■ Instructions for the task: How many lines of the data hold the word "only"? State the number and nothing else.

■ Dataset records:
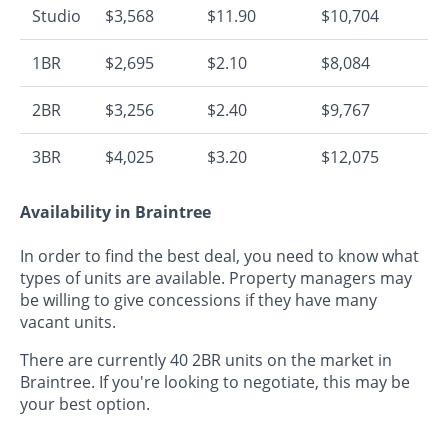
Studio
$3,568
$11.90
$10,704
1BR
$2,695
$2.10
$8,084
2BR
$3,256
$2.40
$9,767
3BR
$4,025
$3.20
$12,075
Availability in Braintree
In order to find the best deal, you need to know what
types of units are available. Property managers may
be willing to give concessions if they have many
vacant units.
There are currently 40 2BR units on the market in
Braintree. If you're looking to negotiate, this may be
your best option.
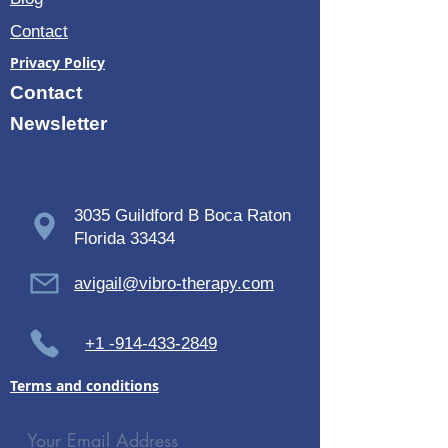
Contact
Privacy Policy
Contact
Newsletter
3035 Guildford B Boca Raton
Florida 33434
avigail@vibro-therapy.com
+1 -914-433-2849
Terms and conditions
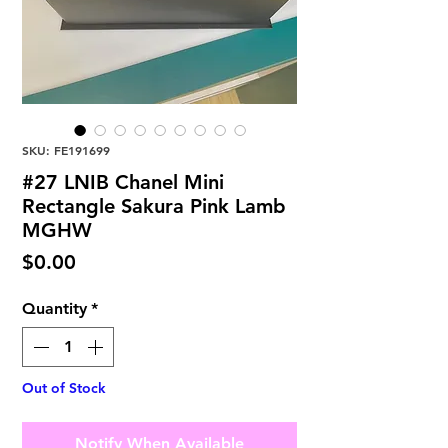
SKU: FE191699
#27 LNIB Chanel Mini
Rectangle Sakura Pink Lamb
MGHW
Price
$0.00
Quantity
*
Out of Stock
Notify When Available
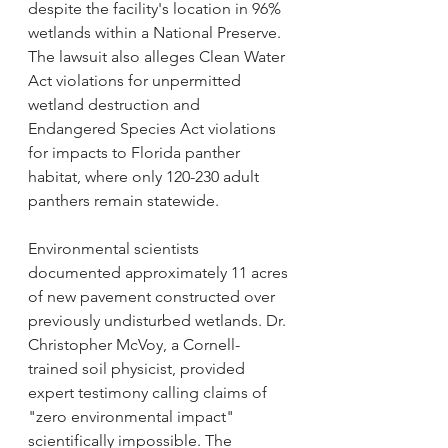
despite the facility's location in 96% 
wetlands within a National Preserve. 
The lawsuit also alleges Clean Water 
Act violations for unpermitted 
wetland destruction and 
Endangered Species Act violations 
for impacts to Florida panther 
habitat, where only 120-230 adult 
panthers remain statewide.
Environmental scientists 
documented approximately 11 acres 
of new pavement constructed over 
previously undisturbed wetlands. Dr. 
Christopher McVoy, a Cornell-
trained soil physicist, provided 
expert testimony calling claims of 
"zero environmental impact" 
scientifically impossible. The 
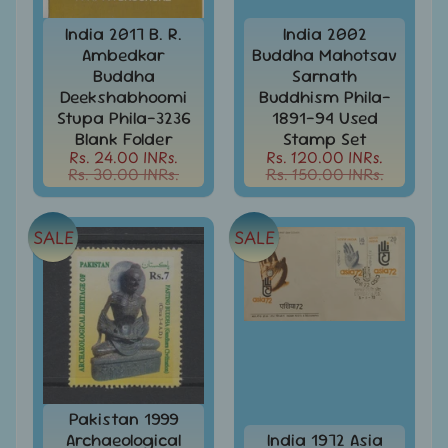
d
m
All
India 2017 B. R.
India 2002
Under
Ambedkar
Buddha Mahotsav
e
Rs.
Buddha
Sarnath
n
99
Deekshabhoomi
Buddhism Phila-
u
Stupa Phila-3236
1891-94 Used
All
Blank Folder
Stamp Set
Under
Rs. 24.00 INRs.
Rs. 120.00 INRs.
Rs.
Rs. 30.00 INRs.
Rs. 150.00 INRs.
199
All
Under
SALE
SALE
Rs.
299
All
Under
Rs.
499
All
Pakistan 1999
Under
Archaeological
India 1972 Asia
Rs.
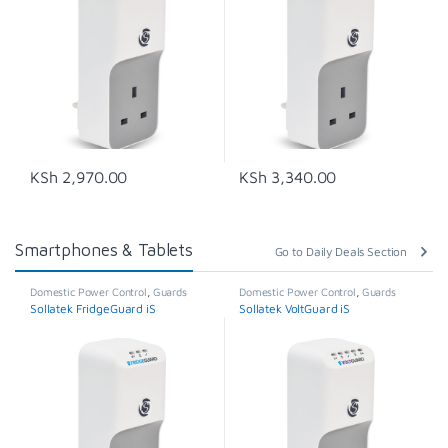
KSh
2,970.00
KSh
3,340.00
Smartphones & Tablets
Go to Daily Deals Section
Domestic Power Control
,
Guards
Domestic Power Control
,
Guards
Sollatek FridgeGuard iS
Sollatek VoltGuard iS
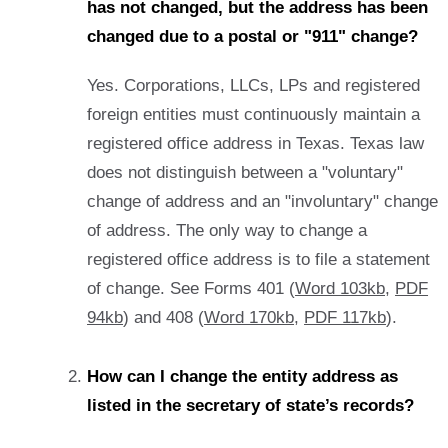
has not changed, but the address has been
changed due to a postal or "911" change?
Yes. Corporations, LLCs, LPs and registered
foreign entities must continuously maintain a
registered office address in Texas. Texas law
does not distinguish between a "voluntary"
change of address and an "involuntary" change
of address. The only way to change a
registered office address is to file a statement
of change. See Forms 401 (
Word 103kb
,
PDF
94kb
) and 408 (
Word 170kb
,
PDF 117kb
).
How can I change the entity address as
listed in the secretary of state’s records?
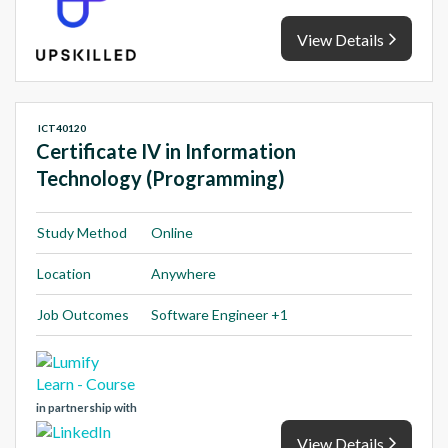
View Details
ICT40120
Certificate IV in Information
Technology (Programming)
Study Method
Online
Location
Anywhere
Job Outcomes
Software Engineer +1
in partnership with
View Details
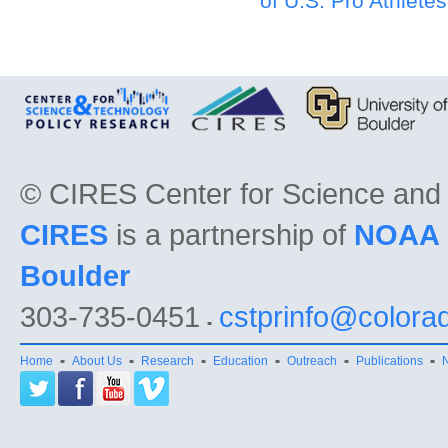
of U.S. Pro Athlete
©
CIRES Center for Science and
CIRES
is a partnership of
NOAA
Boulder
303-735-0451
cstprinfo@colora
Home
About Us
Research
Education
Outreach
Publications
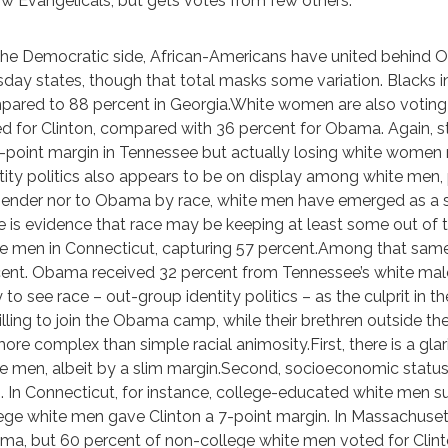
ow Evangelicals, but gets votes from few others.
he Democratic side, African-Americans have united behind O
day states, though that total masks some variation. Blacks 
ared to 88 percent in Georgia.White women are also voting t
d for Clinton, compared with 36 percent for Obama. Again, st
-point margin in Tennessee but actually losing white women
tity politics also appears to be on display among white men, p
ender nor to Obama by race, white men have emerged as a s
e is evidence that race may be keeping at least some out 
e men in Connecticut, capturing 57 percent.Among that sam
ent. Obama received 32 percent from Tennessee’s white males,
 to see race – out-group identity politics – as the culprit in
lling to join the Obama camp, while their brethren outside th
more complex than simple racial animosity.First, there is a g
e men, albeit by a slim margin.Second, socioeconomic status
 In Connecticut, for instance, college-educated white men 
ege white men gave Clinton a 7-point margin. In Massachuset
a, but 60 percent of non-college white men voted for Clint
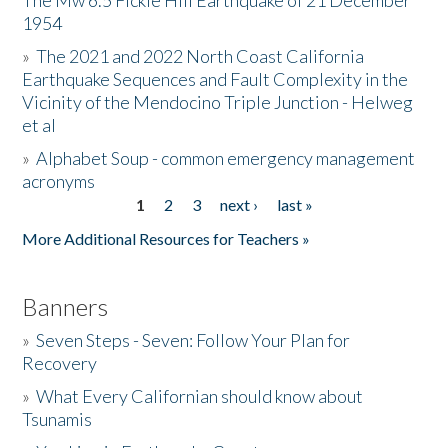
The Mw 6.5 Fickle Hill Earthquake of 21 December
1954
Donate
»
The 2021 and 2022 North Coast California
Earthquake Sequences and Fault Complexity in the
Vicinity of the Mendocino Triple Junction - Helweg
et al
»
Alphabet Soup - common emergency management
acronyms
1
2
3
next ›
last »
Pages
More Additional Resources for Teachers »
Banners
»
Seven Steps - Seven: Follow Your Plan for
Recovery
»
What Every Californian should know about
Tsunamis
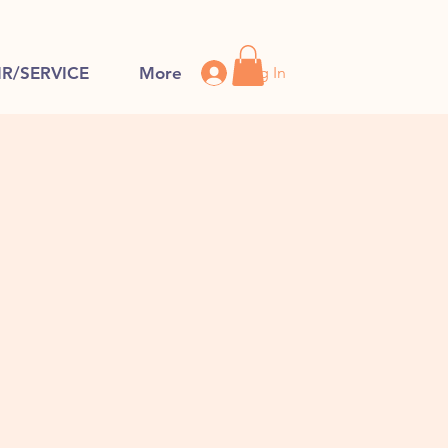
Log In
IR/SERVICE
More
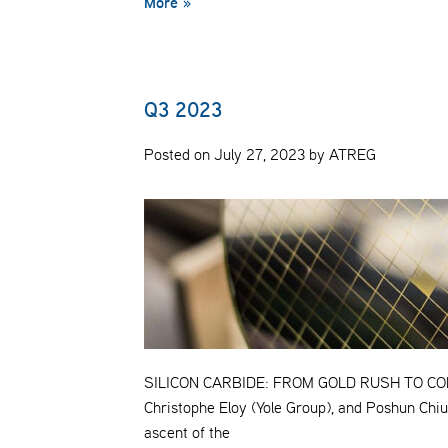
More »
Q3 2023
Posted on July 27, 2023 by ATREG
SILICON CARBIDE: FROM GOLD RUSH TO COMM
Christophe Eloy (Yole Group), and Poshun Chiu 
ascent of the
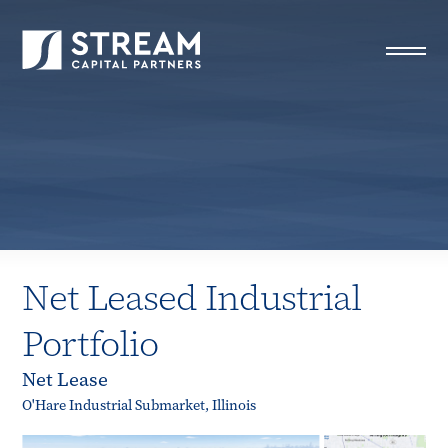
STREAM Capital Partners
>
Properties
>
All Properties
>
Net Leased Industrial Portfolio
Net Leased Industrial
Portfolio
Net Lease
O'Hare Industrial Submarket, Illinois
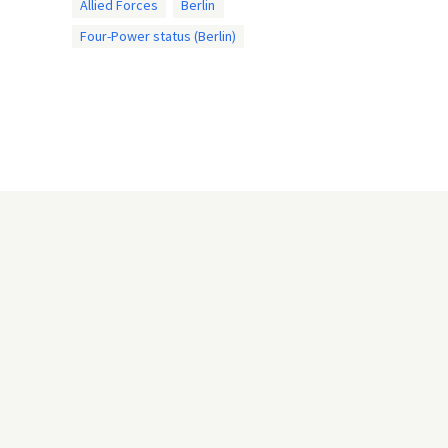
Allied Forces
Berlin
Four-Power status (Berlin)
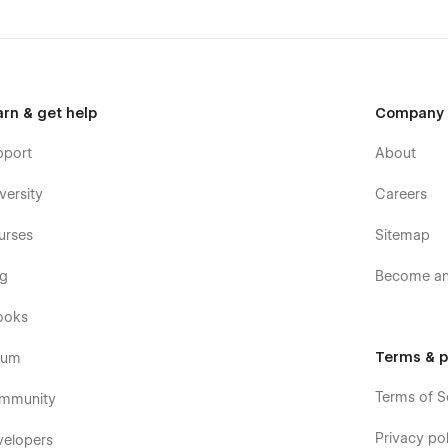
arn & get help
Company
pport
About
versity
Careers
urses
Sitemap
og
Become an 
ooks
Terms & p
rum
Terms of S
mmunity
Privacy pol
velopers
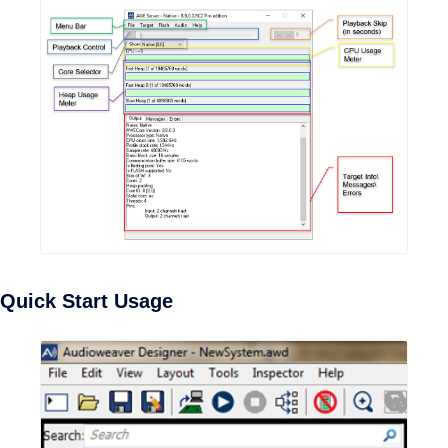
Quick Start Usage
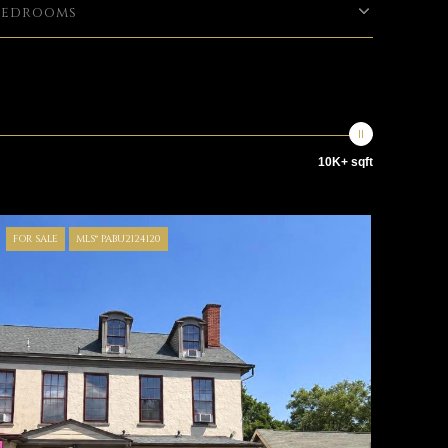
Bedrooms
10K+ sqft
FOR SALE
MLS® PABU2124120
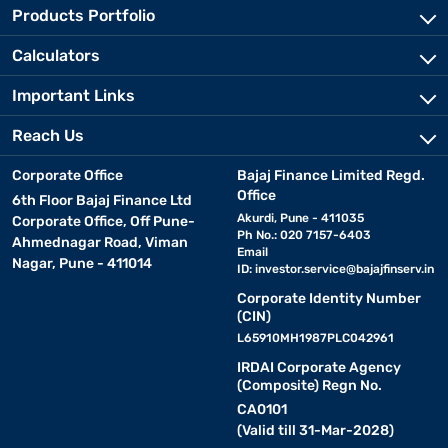
Products Portfolio
Calculators
Important Links
Reach Us
Corporate Office
Bajaj Finance Limited Regd.
Office
6th Floor Bajaj Finance Ltd
Akurdi, Pune - 411035
Corporate Office, Off Pune-
Ph No.: 020 7157-6403
Ahmednagar Road, Viman
Email
Nagar, Pune - 411014
ID:
investor.service@bajajfinserv.in
Corporate Identity Number
(CIN)
L65910MH1987PLC042961
IRDAI Corporate Agency
(Composite) Regn No.
CA0101
(Valid till 31-Mar-2028)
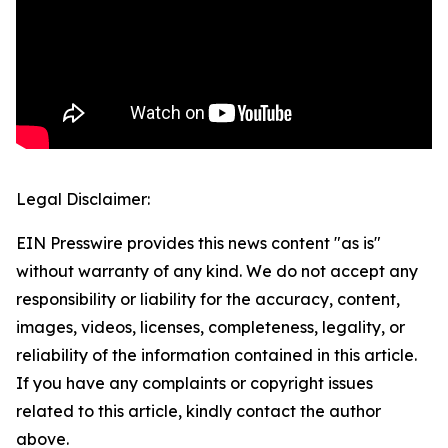
Legal Disclaimer:
EIN Presswire provides this news content "as is"
without warranty of any kind. We do not accept any
responsibility or liability for the accuracy, content,
images, videos, licenses, completeness, legality, or
reliability of the information contained in this article.
If you have any complaints or copyright issues
related to this article, kindly contact the author
above.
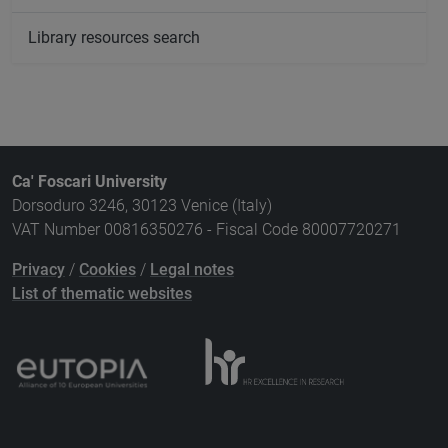
Library resources search
Ca' Foscari University
Dorsoduro 3246, 30123 Venice (Italy)
VAT Number 00816350276 - Fiscal Code 80007720271
Privacy
/
Cookies
/
Legal notes
List of thematic websites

■ Written answer: 2